The big expenses in life, IMHO, are interest payments (mortgage, car, boat loan interest), depreciation, and the cost of raising and educating kids.
Whilst you can make savings on day to day living expenses such as food, the savings on those things will pale into insignificance compared with interest, depreciation and the cost of kids.
So, for many years, I have been taking the long view approach to buying and keeping cars for as many years as they are safe to drive, saving to pay cash for my cars and boat, and teaching my adult kids, who would like cash hand-outs from time to time, the concept that I learnt in the book, "The Millionaire Next Door", to not make my kids into "economic outpatients". That is, once they have all grown up and have established their independent lives, they are truly on their own financially.

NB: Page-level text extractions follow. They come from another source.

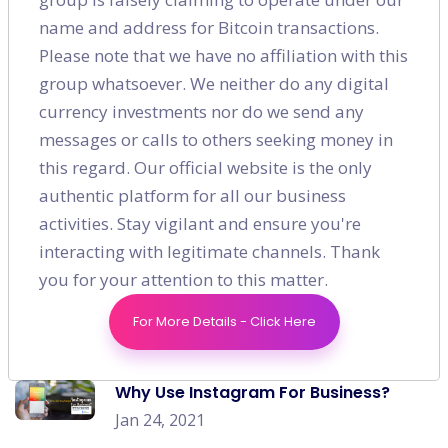
name and address for Bitcoin transactions.
Recent post
Please note that we have no affiliation with this
group whatsoever. We neither do any digital
How to Generate a Solid On-page
currency investments nor do we send any
Strategy for E-commerce?
messages or calls to others seeking money in
Jan 03, 2021
this regard. Our official website is the only
How Will Customer Preferences
authentic platform for all our business
Change In The Post Covid World?
activities. Stay vigilant and ensure you're
Jan 10, 2021
interacting with legitimate channels. Thank
you for your attention to this matter.
Effective & Budget-friendly Digital
Marketing Strategies for Every Startup
For More Details - Click Here
Jan 17, 2021
Why Use Instagram For Business?
Jan 24, 2021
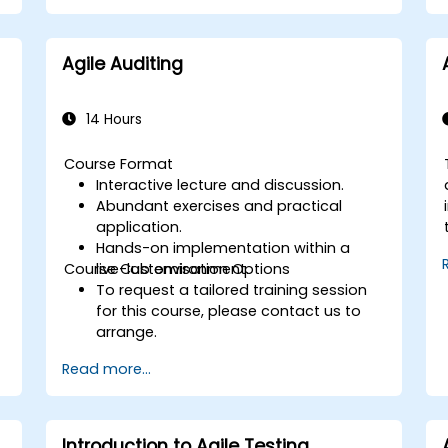
Agile Auditing
14 Hours
Course Format
Interactive lecture and discussion.
Abundant exercises and practical
application.
Hands-on implementation within a
Course Customisation Options
live-lab environment.
To request a tailored training session
for this course, please contact us to
arrange.
Read more...
Introduction to Agile Testing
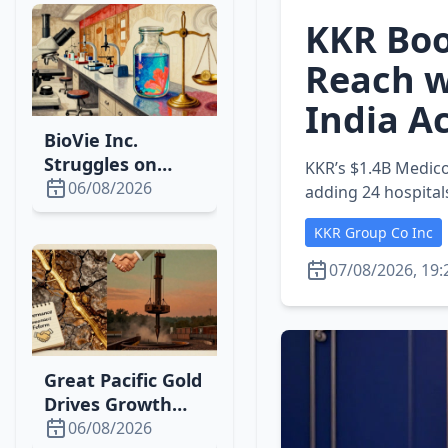
KKR Boo
Reach w
India A
BioVie Inc.
Struggles on
KKR’s $1.4B Medico
Nasdaq While
06/08/2026
adding 24 hospital
Pursuing
KKR Group Co Inc
Breakthrough
Ascites Therapy
07/08/2026, 19:
Great Pacific Gold
Drives Growth
with New Wild
06/08/2026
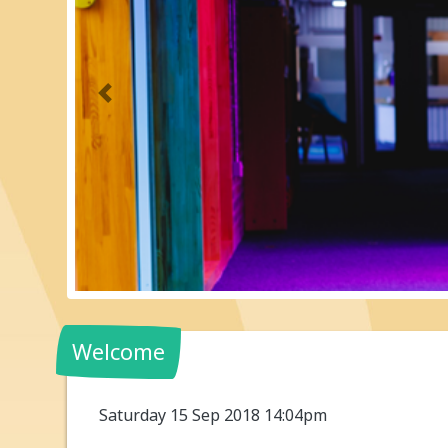
Previous
Welcome
Saturday 15 Sep 2018 14:04pm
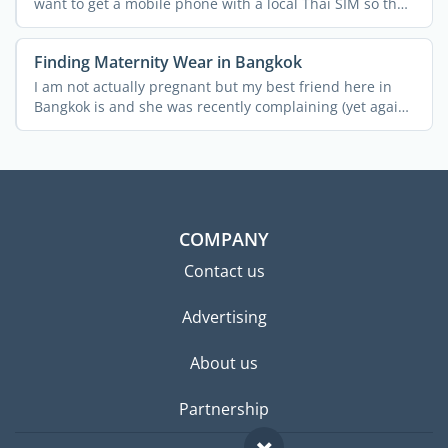
want to get a mobile phone with a local Thai SIM so that
you ...
Finding Maternity Wear in Bangkok
I am not actually pregnant but my best friend here in
Bangkok is and she was recently complaining (yet again!)
...
COMPANY
Contact us
Advertising
About us
Partnership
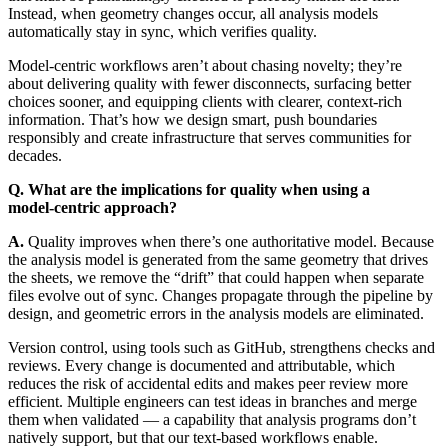
Instead, when geometry changes occur, all analysis models
automatically stay in sync, which verifies quality.
Model-centric workflows aren’t about chasing novelty; they’re
about delivering quality with fewer disconnects, surfacing better
choices sooner, and equipping clients with clearer, context-rich
information. That’s how we design smart, push boundaries
responsibly and create infrastructure that serves communities for
decades.
Q. What are the implications for quality when using a
model‑centric approach?
A.
Quality improves when there’s one authoritative model. Because
the analysis model is generated from the same geometry that drives
the sheets, we remove the “drift” that could happen when separate
files evolve out of sync. Changes propagate through the pipeline by
design, and geometric errors in the analysis models are eliminated.
Version control, using tools such as GitHub, strengthens checks and
reviews. Every change is documented and attributable, which
reduces the risk of accidental edits and makes peer review more
efficient. Multiple engineers can test ideas in branches and merge
them when validated — a capability that analysis programs don’t
natively support, but that our text-based workflows enable.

Whilst the cost of a gallon of fuel irritates, that is the small cost in running a car each year - the big cost is depreciation.
My wife and I are thrifty on many of our daily living costs but in truth, the savings made on those are inconsequential to our standard of living - which is very good.
By getting the big expenses of interest, depreciation and raising kids in control, and living within my means and saving the surplus, I am now very comfortable in retirement several years ahead of my original life's expectations as to when I would retire.
As an afterthought, I have also minimised transactional costs pretty well by living in the same house for 25 years and not trading in the old wife at any time over the past 32 years. (After all, she was the best that I could get with the car that I had!)